Upon default, they claimed the mortgage was unjust for the purposes of the National Credit Code and the Contracts Review Act because the bank loaned when they had an inadequate exit strategy if they retired or took ill.
For an exit strategy the husband had nominated the sale of the business premises. These he said were worth $2m and this was accepted by the bank at face value. The primary judge agreed with the borrowers and relieved them from that portion of the loan not used to refinance their earlier mortgage. The bank appealed.
The Court of Appeal decided the case under the Contracts Review Act and said that in view of their identical provisions it was unnecessary to decide whether the Code applied.
The Court of Appeal found the loan and mortgage were not unjust because the borrowers failed to prove that the husband’s estimate was incorrect at the time. The value of the business premises was critical to the lower court’s finding that the borrowers did not have means to repay their loan and mortgage and was unjust.
The Court of Appeal found that the 2010 valuation evidence (which valued the property at $750,000 not $2m) did not go to its value at 2007 because of the intervening GFC and the tenant’s subsequent removal of fixtures.

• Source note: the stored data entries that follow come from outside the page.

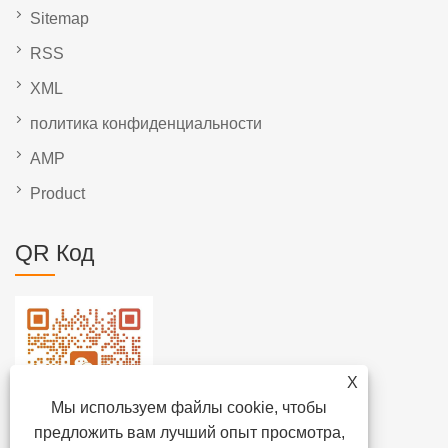
Sitemap
RSS
XML
политика конфиденциальности
AMP
Product
QR Код
X
Мы используем файлы cookie, чтобы
предложить вам лучший опыт просмотра,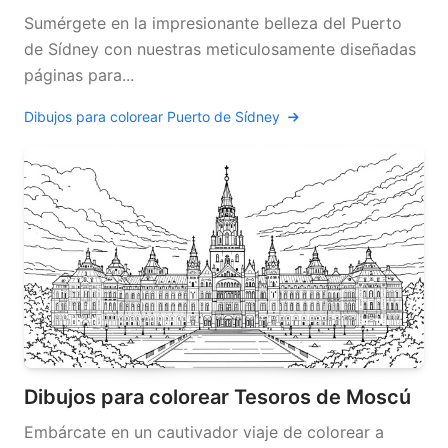
Sumérgete en la impresionante belleza del Puerto
de Sídney con nuestras meticulosamente diseñadas
páginas para...
Dibujos para colorear Puerto de Sídney
Dibujos para colorear Tesoros de Moscú
Embárcate en un cautivador viaje de colorear a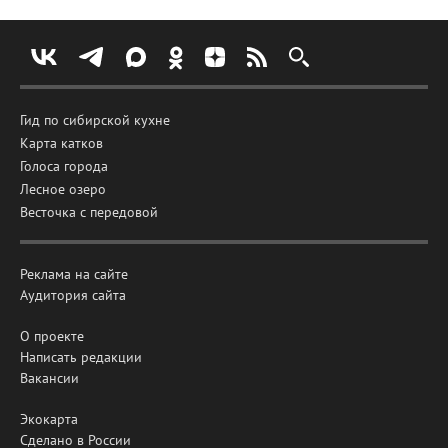
Гид по сибирской кухне
Карта катков
Голоса города
Лесное озеро
Весточка с передовой
Реклама на сайте
Аудитория сайта
О проекте
Написать редакции
Вакансии
Экокарта
Сделано в России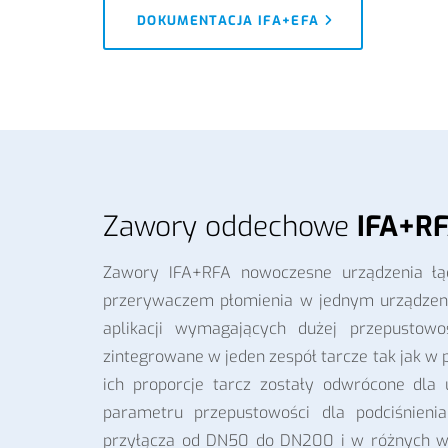
DOKUMENTACJA IFA+EFA
Zawory oddechowe
IFA+R
Zawory IFA+RFA nowoczesne urządzenia ł
przerywaczem płomienia w jednym urządzeni
aplikacji wymagających dużej przepustowo
zintegrowane w jeden zespół tarcze tak jak w
ich proporcje tarcz zostały odwrócone dla 
parametru przepustowości dla podciśnieni
przyłącza od DN50 do DN200 i w różnych we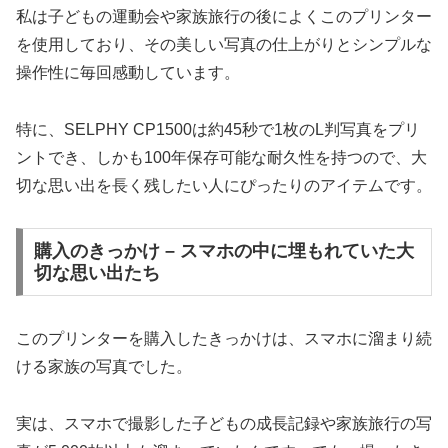
私は子どもの運動会や家族旅行の後によくこのプリンター
を使用しており、その美しい写真の仕上がりとシンプルな
操作性に毎回感動しています。
特に、SELPHY CP1500は約45秒で1枚のL判写真をプリ
ントでき、しかも100年保存可能な耐久性を持つので、大
切な思い出を長く残したい人にぴったりのアイテムです。
購入のきっかけ – スマホの中に埋もれていた大
切な思い出たち
このプリンターを購入したきっかけは、スマホに溜まり続
ける家族の写真でした。
実は、スマホで撮影した子どもの成長記録や家族旅行の写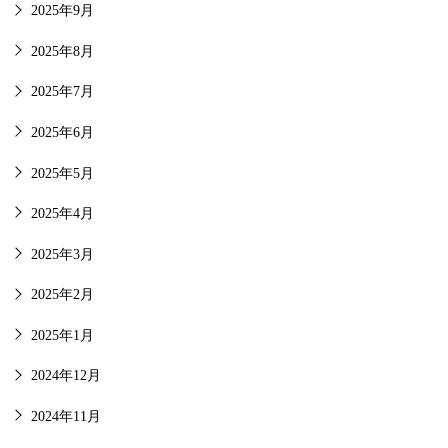
2025年9月
2025年8月
2025年7月
2025年6月
2025年5月
2025年4月
2025年3月
2025年2月
2025年1月
2024年12月
2024年11月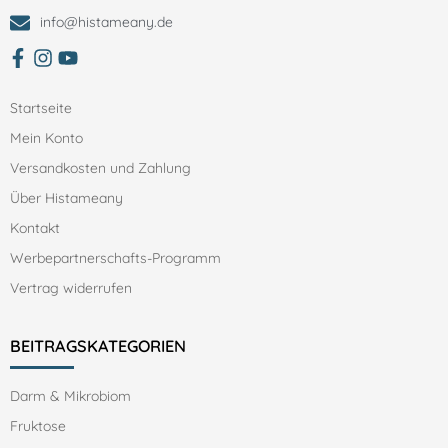
info@histameany.de
zum facebbok Account von Histameany
Zum Instagram Account von histameany
Zum YouTube Account von histameany education
Startseite
Mein Konto
Versandkosten und Zahlung
Über Histameany
Kontakt
Werbepartnerschafts-Programm
Vertrag widerrufen
BEITRAGSKATEGORIEN
Darm & Mikrobiom
Fruktose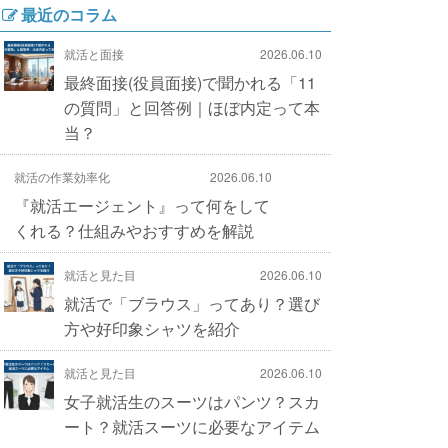
最近のコラム
就活と面接
2026.06.10
最終面接(役員面接)で聞かれる「11
の質問」と回答例｜ほぼ内定って本
当？
就活の作業効率化
2026.06.10
『就活エージェント』って何をして
くれる？仕組みやおすすめを解説
就活と見た目
2026.06.10
就活で「ブラウス」ってあり？選び
方や好印象シャツを紹介
就活と見た目
2026.06.10
女子就活生のスーツはパンツ？スカ
ート？就活スーツに必要なアイテム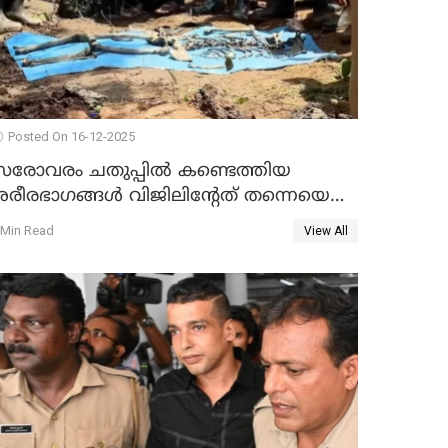
Posted On 16-12-2025
സരോവരം ചതുപ്പിൽ കണ്ടെത്തിയ
ശരീരഭാഗങ്ങൾ വിജിലിൻ്റേത് തന്നെയെന്ന്
ഡി.എൻ.എ പരിശോധനയിൽ
 Min Read
View All
സ്ഥിരീകരണം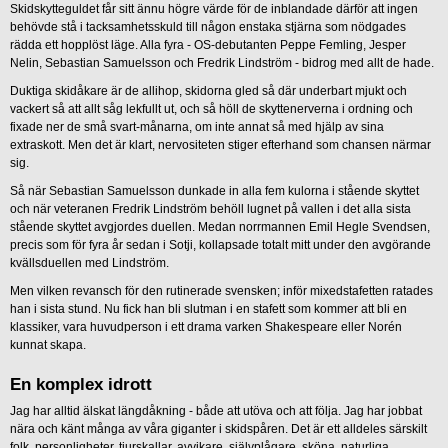
Skidskytteguldet får sitt ännu högre värde för de inblandade därför att ingen
behövde stå i tacksamhetsskuld till någon enstaka stjärna som nödgades
rädda ett hopplöst läge. Alla fyra - OS-debutanten Peppe Femling, Jesper
Nelin, Sebastian Samuelsson och Fredrik Lindström - bidrog med allt de hade.
Duktiga skidåkare är de allihop, skidorna gled så där underbart mjukt och
vackert så att allt såg lekfullt ut, och så höll de skyttenerverna i ordning och
fixade ner de små svart-månarna, om inte annat så med hjälp av sina
extraskott. Men det är klart, nervositeten stiger efterhand som chansen närmar
sig.
Så när Sebastian Samuelsson dunkade in alla fem kulorna i stående skyttet
och när veteranen Fredrik Lindström behöll lugnet på vallen i det alla sista
stående skyttet avgjordes duellen. Medan norrmannen Emil Hegle Svendsen,
precis som för fyra år sedan i Sotji, kollapsade totalt mitt under den avgörande
kvällsduellen med Lindström.
Men vilken revansch för den rutinerade svensken; inför mixedstafetten ratades
han i sista stund. Nu fick han bli slutman i en stafett som kommer att bli en
klassiker, vara huvudperson i ett drama varken Shakespeare eller Norén
kunnat skapa.
En komplex idrott
Jag har alltid älskat längdåkning - både att utöva och att följa. Jag har jobbat
nära och känt många av våra giganter i skidspåren. Det är ett alldeles särskilt
folk, personligheter, tjurskallar, avvikare, självplågare, sköna, naturliga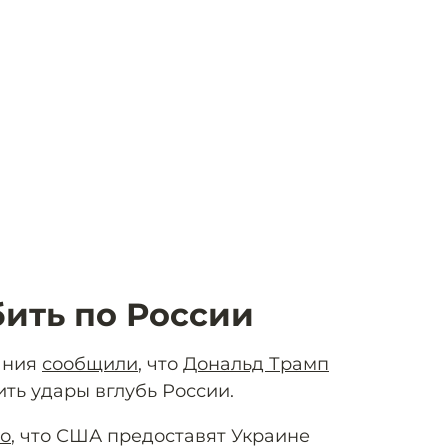
ить по России
ания
сообщили
, что
Дональд Трамп
ть удары вглубь России.
но
, что США предоставят Украине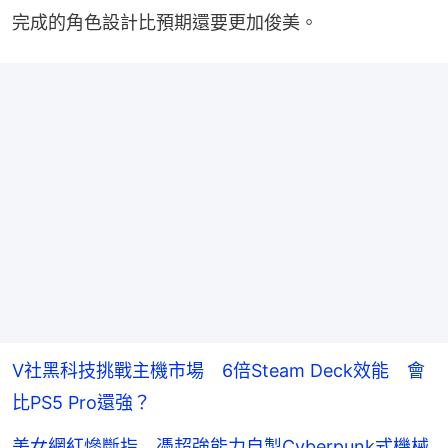
完成的角色設計比預期還要更加俊美。
V社黑科技挑戰主機市場 6倍Steam Deck效能 會
比PS5 Pro還強？
美女網紅慘斷指 憑超強能力自製Cyberpunk式機械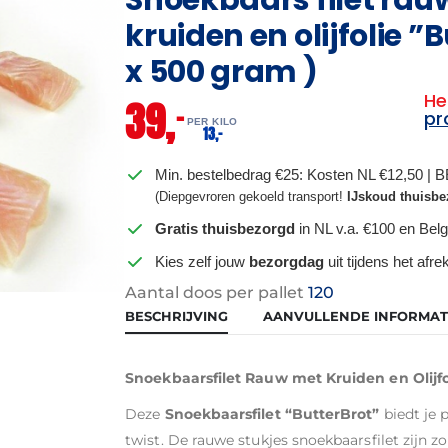
kruiden en olijfolie ”B
x 500 gram )
He
39,
–
pr
PER KILO
–
13,
Min. bestelbedrag €25: Kosten NL €12,50 | 
(Diepgevroren gekoeld transport!
IJskoud thuisbe
Gratis thuisbezorgd
in NL v.a. €100 en Belg
Kies zelf jouw
bezorgdag
uit tijdens het afr
Aantal doos per pallet
120
BESCHRIJVING
AANVULLENDE INFORMAT
Snoekbaarsfilet Rauw met Kruiden en Olijfol
Deze
Snoekbaarsfilet “ButterBrot”
biedt je 
twist. De rauwe stukjes snoekbaarsfilet zijn zo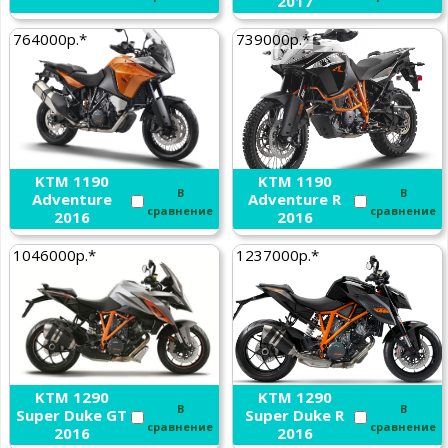
2017
764000р.*
739000р.*
KTM 1190
KTM 1190
В
В
Adventure
Adventure R
сравнение
сравнение
2016
2016
1046000р.*
1237000р.*
KTM 1290
KTM 1290
В
В
Super Duke GT
Super Duke R
сравнение
сравнение
2016
2016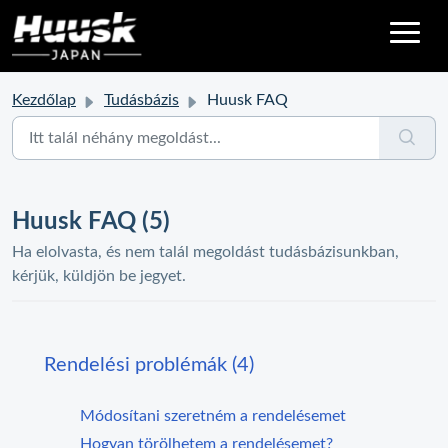
Kezdőlap
Tudásbázis
Huusk FAQ
Huusk FAQ (5)
Ha elolvasta, és nem talál megoldást tudásbázisunkban,
kérjük, küldjön be jegyet.
Rendelési problémák (4)
Módosítani szeretném a rendelésemet
Hogyan törölhetem a rendelésemet?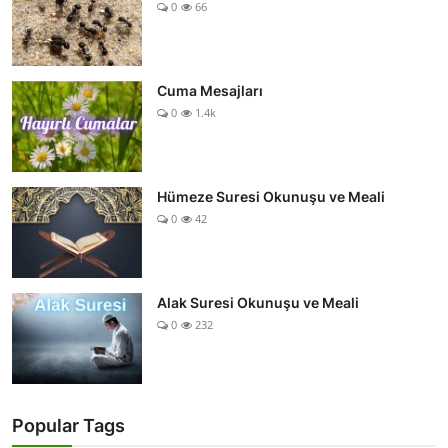
0
66
Cuma Mesajları
0
1.4k
Hümeze Suresi Okunuşu ve Meali
0
42
Alak Suresi Okunuşu ve Meali
0
232
Popular Tags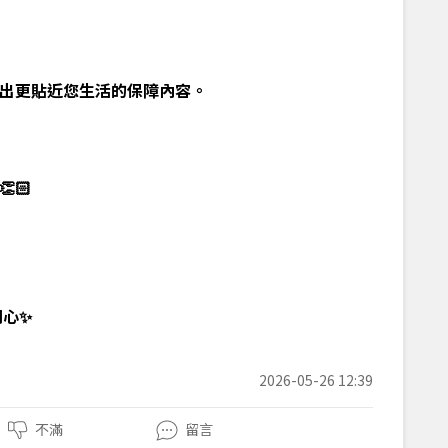
出更貼近您生活的保障內容。
👏🏻
開心✨
2026-05-26 12:39
不滿
留言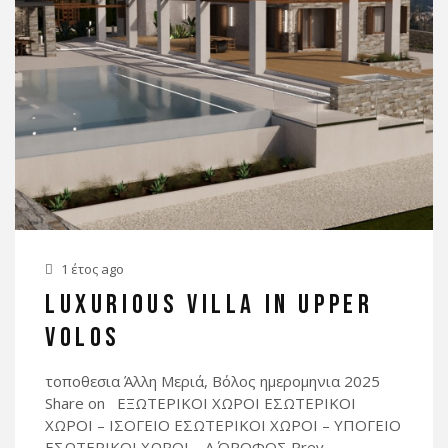
1 έτος ago
LUXURIOUS VILLA IN UPPER
VOLOS
τοποθεσια Άλλη Μεριά, Βόλος ημερομηνια 2025
Share on ΕΞΩΤΕΡΙΚΟΙ ΧΩΡΟΙ ΕΣΩΤΕΡΙΚΟΙ
ΧΩΡΟΙ – ΙΣΟΓΕΙΟ ΕΣΩΤΕΡΙΚΟΙ ΧΩΡΟΙ – ΥΠΟΓΕΙΟ
ΕΣΩΤΕΡΙΚΟΙ ΧΩΡΟΙ – Α΄ ΟΡΟΦΟΣ Prev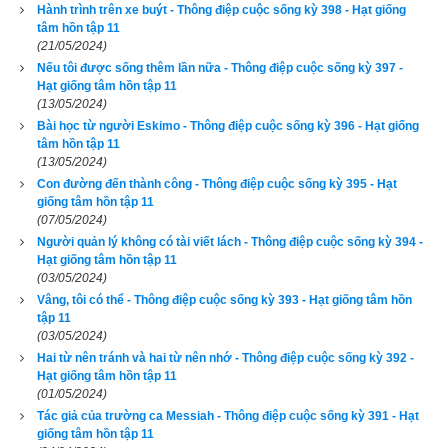
nhưng ông sẽ giúp bà".
Hành trình trên xe buýt - Thông điệp cuộc sống kỳ 398 - Hạt giống
tâm hồn tập 11
(21/05/2024)
Kể từ ngày hôm đó, mỗi cuộc viếng thăm bà là một cuộc 
Nếu tôi được sống thêm lần nữa - Thông điệp cuộc sống kỳ 397 -
phiêu lưu mới vì bà đã chia sẻ với tôi mọi câu chuyện về mục 
Hạt giống tâm hồn tập 11
tiêu mới của bà.
(13/05/2024)
Bài học từ người Eskimo - Thông điệp cuộc sống kỳ 396 - Hạt giống
tâm hồn tập 11
Bà muốn tôi đưa đến thăm một người bạn cũ, nhờ tôi mua 
(13/05/2024)
một đĩa nhạc mà ông bà từng nghe, hay hỏi thăm công việc 
Con đường đến thành công - Thông điệp cuộc sống kỳ 395 - Hạt
của tôi... Bà thật sự làm tôi ngạc nhiên. Một lần nọ khi tôi đến 
giống tâm hồn tập 11
(07/05/2024)
thăm, bà vỗ vào tay ghế xe lăn một cách phấn chấn và nói: 
Người quản lý không có tài viết lách - Thông điệp cuộc sống kỳ 394 -
"Cháu sẽ không bao giờ đoán được 
bà đã làm gì vào sáng 
Hạt giống tâm hồn tập 11
nay!". Rồi bà hồ hỏi tiếp tục: "À, sáng nay cậu của cháu đã rất 
(03/05/2024)
Vâng, tôi có thể - Thông điệp cuộc sống kỳ 393 - Hạt giống tâm hồn
bối rối và tức giận với bà về một việc bà đã làm. Bà thậm chí 
tập 11
không ngần ngại, bà đón nhận sự tức giận của cậu ấy với 
(03/05/2024)
niềm thương yêu và gửi trả lại với niềm vui". Mắt bà lấp lánh. 
Hai từ nên tránh và hai từ nên nhớ - Thông điệp cuộc sống kỳ 392 -
Hạt giống tâm hồn tập 11
"Thật là một điều thú vị và cơn tức giận của cậu cháu đã tan 
(01/05/2024)
biến".
Tác giả của trường ca Messiah - Thông điệp cuộc sống kỳ 391 - Hạt
giống tâm hồn tập 11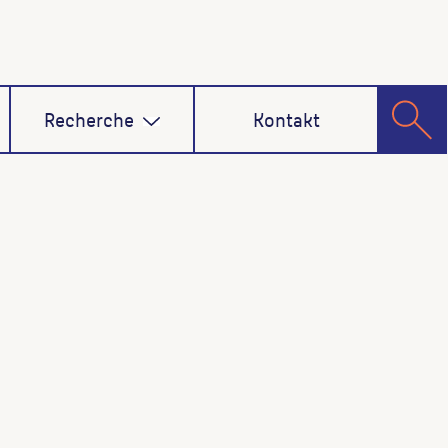
Recherche
Kontakt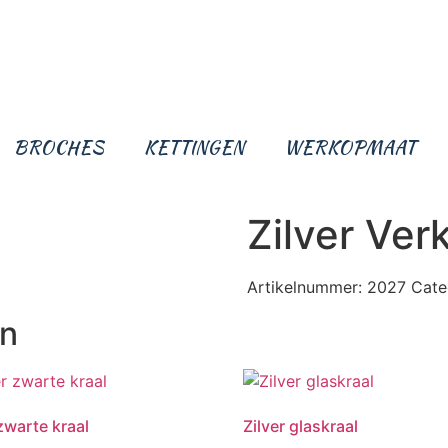
BROCHES
KETTINGEN
WERKOPMAAT
Zilver Ver
Artikelnummer:
2027
Cate
en
 zwarte kraal
Zilver glaskraal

Accordingly the borrowers had not proved that they had an inadequate exit strategy.
The Court rejected the lower court’s finding that it was reasonable to infer a broadly similar value in 2007 from the 2010 valuation despite the GFC and the tenant’s actions.
Hence the Court of Appeal held that the borrowers failed to establish that any failure by the bank to check the accuracy of the husband’s estimate and accept their estimate would have revealed an inadequate exit strategy and so establish that the loan or mortgage would not have occurred and was unjust. The Court of Appeal also found no evidence to support the judge’s findings that the loan or mortgage was unjust on the basis of their age or their lack of financial acumen and said:
- Being of an age in the early 70s cannot of itself be an indication of inability to protect one’s own interests. The Court of Appeal found they had sufficient financial acumen and were able to protect their own interests.
- The borrowers loan history was equally consistent with financial maturity as the converse (financial unsophistication, which the lower court found).
Further the Court of Appeal found that a number of the lower court’s findings, namely the relative bargaining power of the parties and the absence of any negotiation at the time, the fact that the borrowers were not able to read and fully comprehend what they signed, did not obtain independent legal or financial advice and the bank knew this and did not take active steps to ensure they understood the loan and mortgage were not significant factors because the borrowers were aware of the material legal aspects of the mortgage and it was not proved that financial advice would have assisted them.
As regards the issues of causation and damage, the Court of Appeal noted that the borrowers failed to follow their own exit strategy and leased the business instead of selling the business and the premises and accordingly it was not established that the alleged unjustness (a flawed exit strategy) caused their losses. Further the Court of Appeal noted that the lower court failed to consider whether the borrowers received benefits beyond the discharge of their existing mortgage.
The Court of Appeal allowed the appeal and granted the bank possession and judgment for the balance.